Sabendo da doença do amigo viúvo que tinha uma única filha, Fernão perguntou ao amigo se ele gostaria que ele, Ernani, cuidasse da moça.

Ernani disse que sim. Era homem rico e gostaria que o dinheiro fosse entregue à filha somente depois da sua maioridade. Era muito dinheiro para deixar sob a responsabilidade da jovem de dezesseis anos.

Fernão também era dono de muitos negócios e compreendia a preocupação do amigo.

Chegou o momento final e Ernani faleceu,

Fernão comunicou à Noêmia a vontade do seu pai Ernani. Disse que nada faltaria na sua vida de jovem.

Noêmia foi para casa, e pôs-se a imaginar como seria o seu futuro, sem saber ao certo o que aconteceria dali em diante.

Passam-se algumas semanas e, estando ela com a empregada Deolinda, a encarregada de auxiliá-la contratada por seu pai, bate à porta Fernão.

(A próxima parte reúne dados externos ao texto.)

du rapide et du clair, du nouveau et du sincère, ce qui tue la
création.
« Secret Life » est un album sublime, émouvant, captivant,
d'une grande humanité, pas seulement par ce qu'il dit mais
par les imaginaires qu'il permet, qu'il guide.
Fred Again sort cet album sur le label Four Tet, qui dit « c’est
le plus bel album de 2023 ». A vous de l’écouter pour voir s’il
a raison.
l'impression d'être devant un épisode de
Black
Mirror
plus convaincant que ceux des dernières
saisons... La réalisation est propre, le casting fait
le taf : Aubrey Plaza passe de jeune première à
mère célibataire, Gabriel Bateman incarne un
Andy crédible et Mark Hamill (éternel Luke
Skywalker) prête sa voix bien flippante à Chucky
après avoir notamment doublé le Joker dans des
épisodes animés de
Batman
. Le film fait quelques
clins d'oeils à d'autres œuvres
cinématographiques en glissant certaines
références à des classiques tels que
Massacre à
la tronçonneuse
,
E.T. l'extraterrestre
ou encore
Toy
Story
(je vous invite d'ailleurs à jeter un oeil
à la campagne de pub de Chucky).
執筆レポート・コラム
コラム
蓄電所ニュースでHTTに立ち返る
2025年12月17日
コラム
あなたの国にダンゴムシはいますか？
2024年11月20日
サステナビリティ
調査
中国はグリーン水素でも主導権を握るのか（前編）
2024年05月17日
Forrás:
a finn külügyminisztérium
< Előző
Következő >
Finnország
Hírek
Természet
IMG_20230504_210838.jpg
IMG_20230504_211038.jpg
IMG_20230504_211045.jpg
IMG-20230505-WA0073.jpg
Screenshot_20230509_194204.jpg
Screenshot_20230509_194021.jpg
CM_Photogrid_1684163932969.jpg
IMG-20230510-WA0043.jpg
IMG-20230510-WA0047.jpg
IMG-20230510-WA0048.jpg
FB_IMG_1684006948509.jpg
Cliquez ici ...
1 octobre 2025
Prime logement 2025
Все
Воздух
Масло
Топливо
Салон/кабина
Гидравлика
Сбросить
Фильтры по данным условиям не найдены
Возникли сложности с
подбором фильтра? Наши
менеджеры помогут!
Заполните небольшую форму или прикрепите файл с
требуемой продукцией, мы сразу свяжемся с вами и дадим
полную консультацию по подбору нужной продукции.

Fernão, disposto e atencioso, chegava com a psicóloga. Contou à Noêmia da sua habilidade com os jovens e disse que através de alguns estudos sobre a vida da jovem, ela precisava falar-lhe.

Noêmia não sabia o que dizer. Deolinda foi providenciar um suco de frutas para servir as visitas.

Depois das apresentações, a psicóloga contou da análise comportamental feita e da observação do problema observado.

_Noêmia, você é uma jovem normal e não há muito com o que se preocupar. Porém você tem uma sinapse negativa e é a minha obrigação profissional alertá-la. Conforme todos sabem, você foi uma criança feia. Embora você mesma não tenha conversado sobre isso, é importante observar que essa realidade a faz se sentir insegura. Você tem que lidar com isso, se bem, que pelo o que observo, o problema foi resolvido.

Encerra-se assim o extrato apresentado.